◆ Task requirements
Go through the listing that follows and report the number of lines with the string "Ahaus" in them, nothing more.

◆ Records supplied
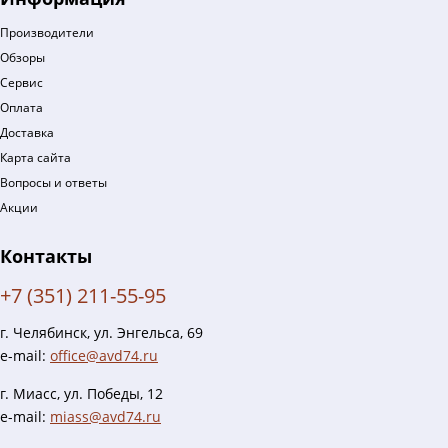
Производители
Обзоры
Сервис
Оплата
Доставка
Карта сайта
Вопросы и ответы
Акции
Контакты
+7 (351) 211-55-95
г. Челябинск, ул. Энгельса, 69
e-mail:
office@avd74.ru
г. Миасс, ул. Победы, 12
e-mail:
miass@avd74.ru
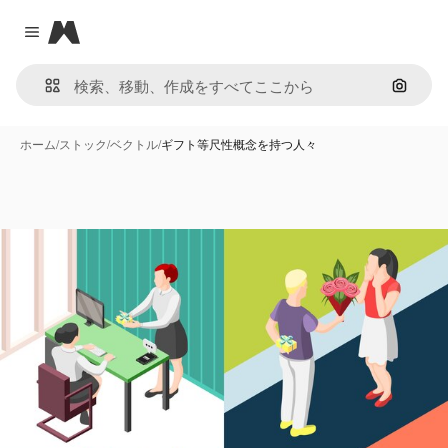
Magnific
Close menu
画像で
ホーム
/
ストック
/
ベクトル
/
ギフト等尺性概念を持つ人々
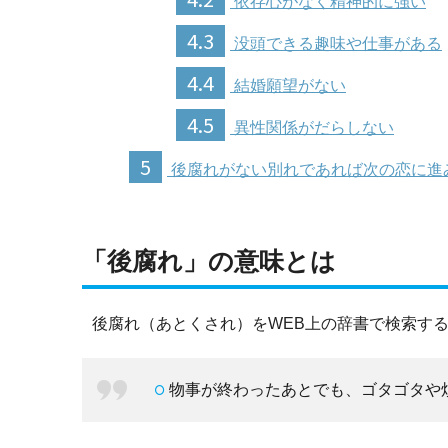
依存心がなく精神的に強い
4.3
没頭できる趣味や仕事がある
4.4
結婚願望がない
4.5
異性関係がだらしない
5
後腐れがない別れであれば次の恋に進
「後腐れ」の意味とは
後腐れ（あとくされ）をWEB上の辞書で検索す
物事が終わったあとでも、ゴタゴタや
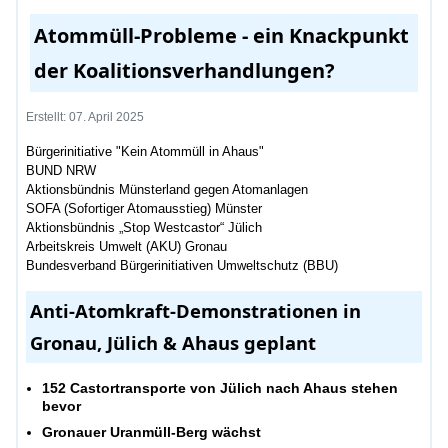
Atommüll-Probleme - ein Knackpunkt
der Koalitionsverhandlungen?
Erstellt: 07. April 2025
Bürgerinitiative "Kein Atommüll in Ahaus"
BUND NRW
Aktionsbündnis Münsterland gegen Atomanlagen
SOFA (Sofortiger Atomausstieg) Münster
Aktionsbündnis „Stop Westcastor“ Jülich
Arbeitskreis Umwelt (AKU) Gronau
Bundesverband Bürgerinitiativen Umweltschutz (BBU)
Anti-Atomkraft-Demonstrationen in
Gronau, Jülich & Ahaus geplant
152 Castortransporte von Jülich nach Ahaus stehen
bevor
Gronauer Uranmüll-Berg wächst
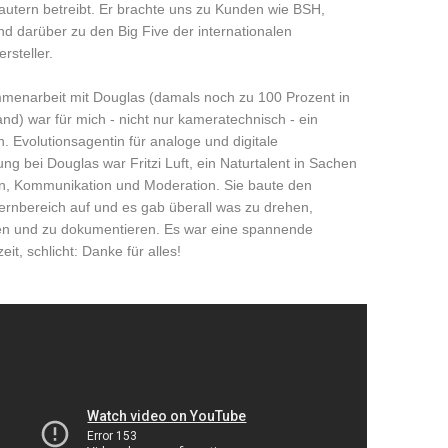
lautern betreibt. Er brachte uns zu Kunden wie BSH,
d darüber zu den Big Five der internationalen
rsteller.
menarbeit mit Douglas (damals noch zu 100 Prozent in
and) war für mich - nicht nur kameratechnisch - ein
n. Evolutionsagentin für analoge und digitale
ung bei Douglas war Fritzi Luft, ein Naturtalent in Sachen
n, Kommunikation und Moderation. Sie baute den
Lernbereich auf und es gab überall was zu drehen,
ten und zu dokumentieren. Es war eine spannende
it, schlicht: Danke für alles!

◆ Written response
3